Cuando decidió que debía hablar con su mujer, le había parecido sencillo y fácil. Pero ahora, al analizar la cuestión, lo encontraba complicado y difícil.
Alekséi Aleksándrovich no era un hombre celoso. En su opinión, los celos constituían una ofensa para la esposa, en quien había que tener confianza. Jamás se había preguntado en qué se basaba esa confianza, porque tenía la plena seguridad de que su mujer lo amaría siempre. Pero lo cierto es que no albergaba dudas, creía en su fidelidad y estaba seguro de que así debía ser. Y he aquí que de pronto, a pesar de estar convencido de que los celos eran un sentimiento vergonzoso y de que no debía renunciar a lesa confianza, se daba cuenta de que se enfrentaba a una situación ilógica y absurda, y no sabía qué hacer.

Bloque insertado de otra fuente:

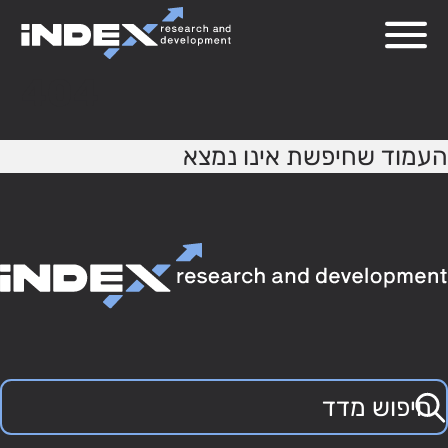
404
העמוד שחיפשת אינו נמצא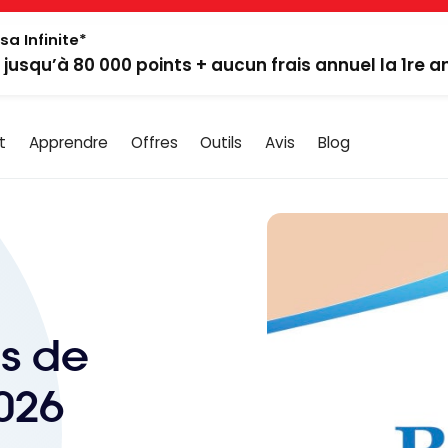
sa Infinite*
: jusqu’à 80 000 points + aucun frais annuel la 1re 
t
Apprendre
Offres
Outils
Avis
Blog
es de
026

Alekséi Aleksándrovich se hallaba cara a cara con la vida, ante la posibilidad de que su esposa se hubiera enamorado de otro hombre, y eso le parecía incomprensible y desatinado porque era la vida misma. Ocupado siempre de sus obligaciones profesionales, sólo le había llegado un reflejo de la vida. Y cada vez que se topaba con la vida de verdad, se echaba a un lado. Las sensaciones que le embargaban ahora se asemejaban a las de un hombre que está atravesando tranquilamente un precipicio por un puente y de pronto advierte que el puente se desmorona y que bajo sus pies se abre el abismo. Ese abismo era la vida real, y el puente la vida artificial que había llevado Alekséi Aleksándrovich.